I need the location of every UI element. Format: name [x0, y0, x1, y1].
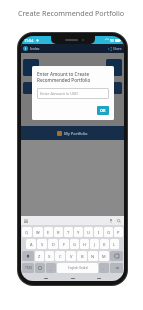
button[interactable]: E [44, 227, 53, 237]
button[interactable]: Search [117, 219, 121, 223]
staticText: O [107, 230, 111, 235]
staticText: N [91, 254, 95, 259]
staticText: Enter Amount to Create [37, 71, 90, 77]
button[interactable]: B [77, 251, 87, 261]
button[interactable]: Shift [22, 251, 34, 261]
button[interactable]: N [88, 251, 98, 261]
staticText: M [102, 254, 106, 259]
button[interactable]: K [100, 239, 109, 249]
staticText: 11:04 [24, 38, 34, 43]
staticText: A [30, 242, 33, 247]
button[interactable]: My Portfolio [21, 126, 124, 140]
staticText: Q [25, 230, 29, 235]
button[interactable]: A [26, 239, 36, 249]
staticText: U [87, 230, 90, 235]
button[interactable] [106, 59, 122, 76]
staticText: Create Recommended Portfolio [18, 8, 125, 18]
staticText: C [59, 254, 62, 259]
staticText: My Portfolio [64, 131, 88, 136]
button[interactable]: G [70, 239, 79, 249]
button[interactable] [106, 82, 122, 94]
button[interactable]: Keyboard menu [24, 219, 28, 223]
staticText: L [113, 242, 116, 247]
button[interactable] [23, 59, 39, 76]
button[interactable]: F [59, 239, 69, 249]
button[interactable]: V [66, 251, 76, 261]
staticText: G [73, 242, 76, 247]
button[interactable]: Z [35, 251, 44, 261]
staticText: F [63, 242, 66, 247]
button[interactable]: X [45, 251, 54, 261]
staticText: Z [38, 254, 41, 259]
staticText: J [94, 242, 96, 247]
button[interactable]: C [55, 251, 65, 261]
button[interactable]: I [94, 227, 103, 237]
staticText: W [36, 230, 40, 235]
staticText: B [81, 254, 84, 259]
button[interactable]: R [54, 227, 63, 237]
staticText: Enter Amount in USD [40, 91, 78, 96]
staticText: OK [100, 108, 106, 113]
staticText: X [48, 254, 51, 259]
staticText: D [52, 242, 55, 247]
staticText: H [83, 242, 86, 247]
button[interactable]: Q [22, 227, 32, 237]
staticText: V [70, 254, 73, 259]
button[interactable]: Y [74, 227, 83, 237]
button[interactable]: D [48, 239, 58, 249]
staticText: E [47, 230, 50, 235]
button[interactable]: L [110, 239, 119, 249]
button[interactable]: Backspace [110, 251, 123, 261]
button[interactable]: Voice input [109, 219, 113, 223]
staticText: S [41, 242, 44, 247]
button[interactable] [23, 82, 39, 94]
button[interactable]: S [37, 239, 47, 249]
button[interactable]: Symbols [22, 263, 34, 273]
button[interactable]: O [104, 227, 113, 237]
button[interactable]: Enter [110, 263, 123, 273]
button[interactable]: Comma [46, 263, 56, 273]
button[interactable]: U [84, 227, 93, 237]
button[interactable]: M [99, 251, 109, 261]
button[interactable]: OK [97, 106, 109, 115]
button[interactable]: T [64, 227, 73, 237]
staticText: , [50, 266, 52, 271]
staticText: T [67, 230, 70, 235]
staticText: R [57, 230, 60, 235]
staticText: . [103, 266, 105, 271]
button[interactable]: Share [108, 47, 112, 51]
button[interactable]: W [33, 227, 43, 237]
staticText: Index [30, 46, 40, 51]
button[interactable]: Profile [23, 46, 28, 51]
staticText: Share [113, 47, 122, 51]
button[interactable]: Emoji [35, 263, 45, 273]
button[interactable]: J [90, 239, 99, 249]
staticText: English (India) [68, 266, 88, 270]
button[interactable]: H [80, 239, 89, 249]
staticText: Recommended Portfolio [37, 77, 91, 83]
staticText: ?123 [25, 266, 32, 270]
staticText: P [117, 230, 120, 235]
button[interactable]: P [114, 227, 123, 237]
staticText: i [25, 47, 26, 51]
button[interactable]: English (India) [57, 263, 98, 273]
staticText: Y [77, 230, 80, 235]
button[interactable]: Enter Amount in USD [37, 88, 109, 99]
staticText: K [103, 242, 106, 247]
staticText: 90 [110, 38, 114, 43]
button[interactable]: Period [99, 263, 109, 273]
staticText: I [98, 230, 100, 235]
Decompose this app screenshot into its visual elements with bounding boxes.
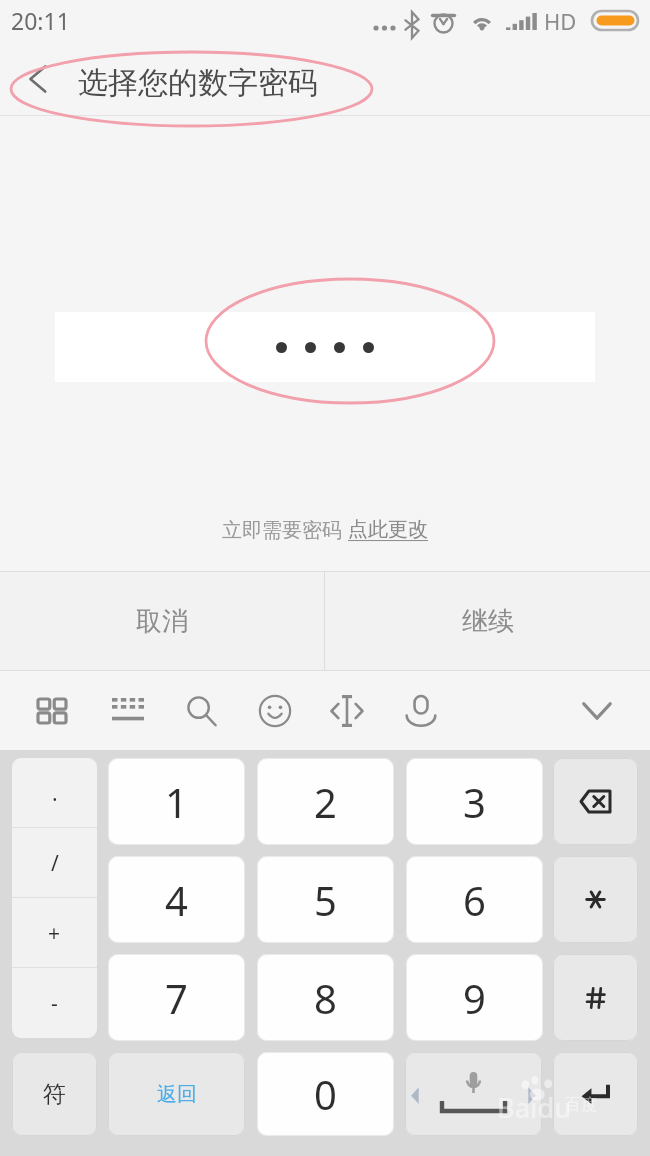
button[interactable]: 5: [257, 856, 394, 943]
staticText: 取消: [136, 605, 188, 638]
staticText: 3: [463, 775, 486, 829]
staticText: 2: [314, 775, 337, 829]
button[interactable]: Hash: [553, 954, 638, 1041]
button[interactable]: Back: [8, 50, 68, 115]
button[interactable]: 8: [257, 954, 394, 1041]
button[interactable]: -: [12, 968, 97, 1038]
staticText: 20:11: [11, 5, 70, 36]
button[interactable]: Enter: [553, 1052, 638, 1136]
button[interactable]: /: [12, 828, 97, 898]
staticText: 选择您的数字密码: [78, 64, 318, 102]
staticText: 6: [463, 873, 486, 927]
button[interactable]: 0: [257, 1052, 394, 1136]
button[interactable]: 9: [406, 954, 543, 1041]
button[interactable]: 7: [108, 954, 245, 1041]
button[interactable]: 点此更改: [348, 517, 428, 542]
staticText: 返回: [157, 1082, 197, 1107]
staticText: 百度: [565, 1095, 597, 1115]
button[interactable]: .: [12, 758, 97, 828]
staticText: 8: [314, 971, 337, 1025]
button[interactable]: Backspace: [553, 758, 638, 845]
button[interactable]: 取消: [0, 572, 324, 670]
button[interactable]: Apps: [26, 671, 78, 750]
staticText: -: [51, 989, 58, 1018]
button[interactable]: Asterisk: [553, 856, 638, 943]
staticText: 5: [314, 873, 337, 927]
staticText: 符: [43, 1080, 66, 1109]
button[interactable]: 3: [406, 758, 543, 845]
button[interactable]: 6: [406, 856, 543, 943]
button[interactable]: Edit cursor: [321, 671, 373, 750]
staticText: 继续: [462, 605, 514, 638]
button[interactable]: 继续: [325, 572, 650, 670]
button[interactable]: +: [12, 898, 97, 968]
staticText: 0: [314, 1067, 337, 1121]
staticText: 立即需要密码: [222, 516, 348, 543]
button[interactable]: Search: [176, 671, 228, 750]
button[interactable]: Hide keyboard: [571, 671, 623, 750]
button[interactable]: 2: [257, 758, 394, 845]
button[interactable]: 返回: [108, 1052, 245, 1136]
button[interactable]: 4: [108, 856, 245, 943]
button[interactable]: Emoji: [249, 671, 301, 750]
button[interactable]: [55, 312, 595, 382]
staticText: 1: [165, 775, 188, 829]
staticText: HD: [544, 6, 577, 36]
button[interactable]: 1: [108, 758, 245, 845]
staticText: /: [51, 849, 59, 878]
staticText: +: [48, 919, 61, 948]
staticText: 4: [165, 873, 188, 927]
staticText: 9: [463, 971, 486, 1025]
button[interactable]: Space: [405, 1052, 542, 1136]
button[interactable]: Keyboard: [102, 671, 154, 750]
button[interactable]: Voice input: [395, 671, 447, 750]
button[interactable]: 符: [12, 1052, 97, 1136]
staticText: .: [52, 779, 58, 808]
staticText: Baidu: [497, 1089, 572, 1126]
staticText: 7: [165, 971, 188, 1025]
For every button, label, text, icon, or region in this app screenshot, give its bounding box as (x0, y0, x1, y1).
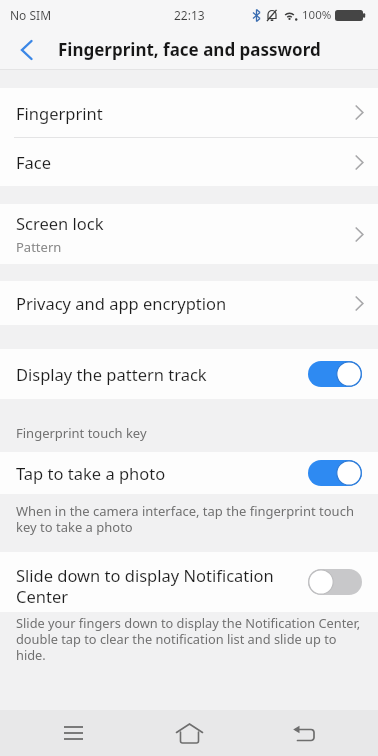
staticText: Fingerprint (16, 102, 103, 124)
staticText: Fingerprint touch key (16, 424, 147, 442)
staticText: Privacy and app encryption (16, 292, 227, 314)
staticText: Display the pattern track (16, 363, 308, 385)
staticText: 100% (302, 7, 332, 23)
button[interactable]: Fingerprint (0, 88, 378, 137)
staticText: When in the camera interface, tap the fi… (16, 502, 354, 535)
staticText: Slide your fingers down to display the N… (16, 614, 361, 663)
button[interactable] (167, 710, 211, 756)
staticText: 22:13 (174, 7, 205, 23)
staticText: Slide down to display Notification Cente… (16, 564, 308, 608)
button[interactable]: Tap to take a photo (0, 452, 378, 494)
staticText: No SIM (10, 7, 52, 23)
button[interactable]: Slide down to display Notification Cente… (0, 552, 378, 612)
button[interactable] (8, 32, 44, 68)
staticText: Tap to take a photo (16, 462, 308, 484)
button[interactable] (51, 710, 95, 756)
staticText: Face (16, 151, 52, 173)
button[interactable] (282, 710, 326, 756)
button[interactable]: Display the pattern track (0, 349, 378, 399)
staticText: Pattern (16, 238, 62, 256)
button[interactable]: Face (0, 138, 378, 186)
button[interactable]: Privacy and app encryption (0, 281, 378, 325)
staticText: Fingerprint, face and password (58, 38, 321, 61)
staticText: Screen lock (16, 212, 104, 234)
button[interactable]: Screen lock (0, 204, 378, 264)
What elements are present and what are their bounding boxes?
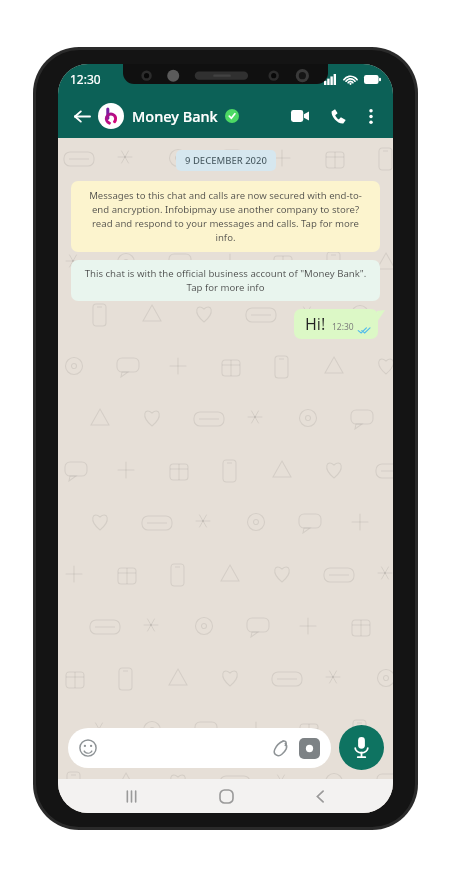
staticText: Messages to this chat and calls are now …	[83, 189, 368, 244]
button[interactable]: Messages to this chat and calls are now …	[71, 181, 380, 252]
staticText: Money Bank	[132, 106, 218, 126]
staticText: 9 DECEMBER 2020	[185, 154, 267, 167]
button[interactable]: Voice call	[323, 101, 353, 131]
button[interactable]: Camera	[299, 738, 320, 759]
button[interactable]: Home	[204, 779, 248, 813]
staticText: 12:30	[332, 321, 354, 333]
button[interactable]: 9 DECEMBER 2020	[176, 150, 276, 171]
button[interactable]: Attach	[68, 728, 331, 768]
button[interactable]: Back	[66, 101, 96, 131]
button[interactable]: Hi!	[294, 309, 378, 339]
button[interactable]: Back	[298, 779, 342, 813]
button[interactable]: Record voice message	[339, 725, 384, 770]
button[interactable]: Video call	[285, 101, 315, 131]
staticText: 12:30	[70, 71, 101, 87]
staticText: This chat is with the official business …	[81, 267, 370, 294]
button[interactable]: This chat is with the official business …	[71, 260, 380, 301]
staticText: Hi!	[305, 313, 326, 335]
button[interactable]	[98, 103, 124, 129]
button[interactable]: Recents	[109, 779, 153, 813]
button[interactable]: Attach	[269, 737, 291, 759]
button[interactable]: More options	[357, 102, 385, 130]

______________________________

_Task prompt_. Within the entries above, count the lines that include "elements". The answer is that number alone.

_Reply to the task_. 2